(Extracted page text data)
%%
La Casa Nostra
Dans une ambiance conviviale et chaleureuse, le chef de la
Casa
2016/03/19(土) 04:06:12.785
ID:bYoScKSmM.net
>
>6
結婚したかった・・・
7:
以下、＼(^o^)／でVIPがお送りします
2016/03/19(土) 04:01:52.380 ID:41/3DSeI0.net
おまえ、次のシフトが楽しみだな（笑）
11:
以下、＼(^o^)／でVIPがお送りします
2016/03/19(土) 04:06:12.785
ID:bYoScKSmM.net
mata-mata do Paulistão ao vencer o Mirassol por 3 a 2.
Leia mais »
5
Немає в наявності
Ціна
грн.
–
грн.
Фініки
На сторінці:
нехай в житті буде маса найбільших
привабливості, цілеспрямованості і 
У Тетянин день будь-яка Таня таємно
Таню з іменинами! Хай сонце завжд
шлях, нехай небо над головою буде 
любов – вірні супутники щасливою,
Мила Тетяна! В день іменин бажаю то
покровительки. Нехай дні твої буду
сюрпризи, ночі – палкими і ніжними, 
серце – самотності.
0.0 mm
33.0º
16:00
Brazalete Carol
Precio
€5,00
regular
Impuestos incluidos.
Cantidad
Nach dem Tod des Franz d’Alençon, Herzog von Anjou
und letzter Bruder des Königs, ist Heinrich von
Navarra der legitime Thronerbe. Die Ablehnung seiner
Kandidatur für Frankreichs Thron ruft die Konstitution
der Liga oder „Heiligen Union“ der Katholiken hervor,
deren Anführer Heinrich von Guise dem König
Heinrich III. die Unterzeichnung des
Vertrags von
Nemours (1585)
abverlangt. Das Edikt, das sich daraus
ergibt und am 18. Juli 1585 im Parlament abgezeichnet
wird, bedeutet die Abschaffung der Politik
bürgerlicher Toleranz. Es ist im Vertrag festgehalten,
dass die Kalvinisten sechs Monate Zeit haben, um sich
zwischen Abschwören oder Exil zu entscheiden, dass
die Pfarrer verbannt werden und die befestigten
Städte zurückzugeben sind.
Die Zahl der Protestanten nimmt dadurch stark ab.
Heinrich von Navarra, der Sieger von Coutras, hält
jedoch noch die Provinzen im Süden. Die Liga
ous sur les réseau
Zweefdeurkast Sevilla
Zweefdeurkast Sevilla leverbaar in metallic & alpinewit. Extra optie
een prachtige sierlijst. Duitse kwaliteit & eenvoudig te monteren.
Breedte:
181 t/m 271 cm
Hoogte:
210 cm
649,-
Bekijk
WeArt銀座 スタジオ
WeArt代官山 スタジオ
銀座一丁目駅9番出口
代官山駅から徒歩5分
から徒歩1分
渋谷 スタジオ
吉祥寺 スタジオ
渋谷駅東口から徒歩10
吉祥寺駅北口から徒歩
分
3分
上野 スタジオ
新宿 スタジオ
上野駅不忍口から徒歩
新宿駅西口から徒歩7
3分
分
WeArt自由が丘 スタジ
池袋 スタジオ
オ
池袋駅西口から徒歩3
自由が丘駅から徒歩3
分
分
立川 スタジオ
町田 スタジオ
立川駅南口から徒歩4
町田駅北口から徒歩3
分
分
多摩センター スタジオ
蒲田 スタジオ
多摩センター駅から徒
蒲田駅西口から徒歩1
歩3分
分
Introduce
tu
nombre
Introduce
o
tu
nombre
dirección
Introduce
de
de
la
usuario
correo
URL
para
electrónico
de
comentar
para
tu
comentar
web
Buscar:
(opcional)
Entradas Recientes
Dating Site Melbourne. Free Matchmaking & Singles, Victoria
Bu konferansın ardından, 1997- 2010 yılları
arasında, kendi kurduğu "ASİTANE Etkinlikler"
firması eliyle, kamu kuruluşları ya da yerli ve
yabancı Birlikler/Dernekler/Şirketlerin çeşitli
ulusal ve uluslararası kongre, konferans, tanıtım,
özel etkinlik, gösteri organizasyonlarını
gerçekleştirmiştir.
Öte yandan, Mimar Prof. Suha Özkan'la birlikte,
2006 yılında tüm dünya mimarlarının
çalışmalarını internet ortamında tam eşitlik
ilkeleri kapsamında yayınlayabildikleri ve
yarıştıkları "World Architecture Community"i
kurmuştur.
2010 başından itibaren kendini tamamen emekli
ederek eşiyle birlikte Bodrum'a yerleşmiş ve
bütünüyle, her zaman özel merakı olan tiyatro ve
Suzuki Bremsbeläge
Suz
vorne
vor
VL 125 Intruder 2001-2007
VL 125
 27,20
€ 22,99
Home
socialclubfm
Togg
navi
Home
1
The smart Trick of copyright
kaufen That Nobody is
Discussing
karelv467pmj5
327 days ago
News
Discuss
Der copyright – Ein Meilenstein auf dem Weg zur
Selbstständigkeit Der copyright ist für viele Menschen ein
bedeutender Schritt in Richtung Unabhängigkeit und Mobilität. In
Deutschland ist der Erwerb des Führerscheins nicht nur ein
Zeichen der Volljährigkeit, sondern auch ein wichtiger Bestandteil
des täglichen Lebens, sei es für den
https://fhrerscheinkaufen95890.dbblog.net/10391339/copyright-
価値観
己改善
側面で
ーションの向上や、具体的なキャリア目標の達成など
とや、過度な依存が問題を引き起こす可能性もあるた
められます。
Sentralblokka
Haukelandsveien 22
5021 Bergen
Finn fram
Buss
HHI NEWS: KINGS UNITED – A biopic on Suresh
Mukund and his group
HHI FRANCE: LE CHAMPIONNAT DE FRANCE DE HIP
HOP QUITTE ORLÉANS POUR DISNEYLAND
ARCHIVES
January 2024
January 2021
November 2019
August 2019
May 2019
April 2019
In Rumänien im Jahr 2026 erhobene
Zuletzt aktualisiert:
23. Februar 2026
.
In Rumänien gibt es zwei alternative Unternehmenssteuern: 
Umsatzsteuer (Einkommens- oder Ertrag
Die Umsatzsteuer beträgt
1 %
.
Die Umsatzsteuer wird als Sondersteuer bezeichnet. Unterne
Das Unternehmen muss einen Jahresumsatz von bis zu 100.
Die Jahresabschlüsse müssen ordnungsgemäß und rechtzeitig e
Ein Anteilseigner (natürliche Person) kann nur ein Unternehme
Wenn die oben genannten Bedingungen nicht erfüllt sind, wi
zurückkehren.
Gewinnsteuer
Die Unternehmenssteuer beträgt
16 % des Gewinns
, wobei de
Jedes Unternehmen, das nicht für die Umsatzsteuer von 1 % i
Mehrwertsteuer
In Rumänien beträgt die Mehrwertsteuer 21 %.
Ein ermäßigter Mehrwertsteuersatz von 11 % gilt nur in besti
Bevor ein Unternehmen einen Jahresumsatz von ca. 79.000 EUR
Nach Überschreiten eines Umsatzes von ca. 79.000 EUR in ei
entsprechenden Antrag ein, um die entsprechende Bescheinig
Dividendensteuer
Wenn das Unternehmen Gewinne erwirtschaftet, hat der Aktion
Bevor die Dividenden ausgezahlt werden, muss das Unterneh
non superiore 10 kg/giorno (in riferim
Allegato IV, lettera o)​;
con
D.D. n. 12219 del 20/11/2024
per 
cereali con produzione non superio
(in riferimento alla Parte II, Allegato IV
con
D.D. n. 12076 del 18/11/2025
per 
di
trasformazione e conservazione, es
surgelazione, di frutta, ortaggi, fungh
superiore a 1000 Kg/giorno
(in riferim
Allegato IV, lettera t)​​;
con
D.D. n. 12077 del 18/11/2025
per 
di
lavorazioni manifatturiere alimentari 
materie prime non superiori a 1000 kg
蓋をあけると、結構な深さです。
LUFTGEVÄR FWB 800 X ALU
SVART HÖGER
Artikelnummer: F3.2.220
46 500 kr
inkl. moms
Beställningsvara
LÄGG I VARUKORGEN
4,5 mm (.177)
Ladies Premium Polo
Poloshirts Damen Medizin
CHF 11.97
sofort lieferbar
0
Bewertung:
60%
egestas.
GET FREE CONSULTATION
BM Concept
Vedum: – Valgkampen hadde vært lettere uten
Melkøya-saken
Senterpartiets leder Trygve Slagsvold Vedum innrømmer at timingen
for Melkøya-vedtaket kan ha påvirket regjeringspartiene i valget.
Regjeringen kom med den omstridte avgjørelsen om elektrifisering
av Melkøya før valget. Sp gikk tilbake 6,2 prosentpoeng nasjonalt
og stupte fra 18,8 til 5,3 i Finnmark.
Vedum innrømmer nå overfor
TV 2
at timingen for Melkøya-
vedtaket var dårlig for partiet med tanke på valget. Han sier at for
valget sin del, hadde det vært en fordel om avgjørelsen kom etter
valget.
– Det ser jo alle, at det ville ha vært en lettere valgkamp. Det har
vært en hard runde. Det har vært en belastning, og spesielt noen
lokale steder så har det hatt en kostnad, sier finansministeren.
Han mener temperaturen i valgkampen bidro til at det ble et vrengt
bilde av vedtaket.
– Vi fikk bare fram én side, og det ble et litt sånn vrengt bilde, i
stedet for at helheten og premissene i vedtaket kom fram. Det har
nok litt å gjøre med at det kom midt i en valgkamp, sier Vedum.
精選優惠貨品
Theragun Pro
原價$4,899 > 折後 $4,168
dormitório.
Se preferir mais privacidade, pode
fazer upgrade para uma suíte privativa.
%%
Requirement: Every line that holds the word "Heinrich" should be copied from the records above.

Solution for this exercise:
und letzter Bruder des Königs, ist Heinrich von
deren Anführer Heinrich von Guise dem König
Heinrich III. die Unterzeichnung des
Heinrich von Navarra, der Sieger von Coutras, hält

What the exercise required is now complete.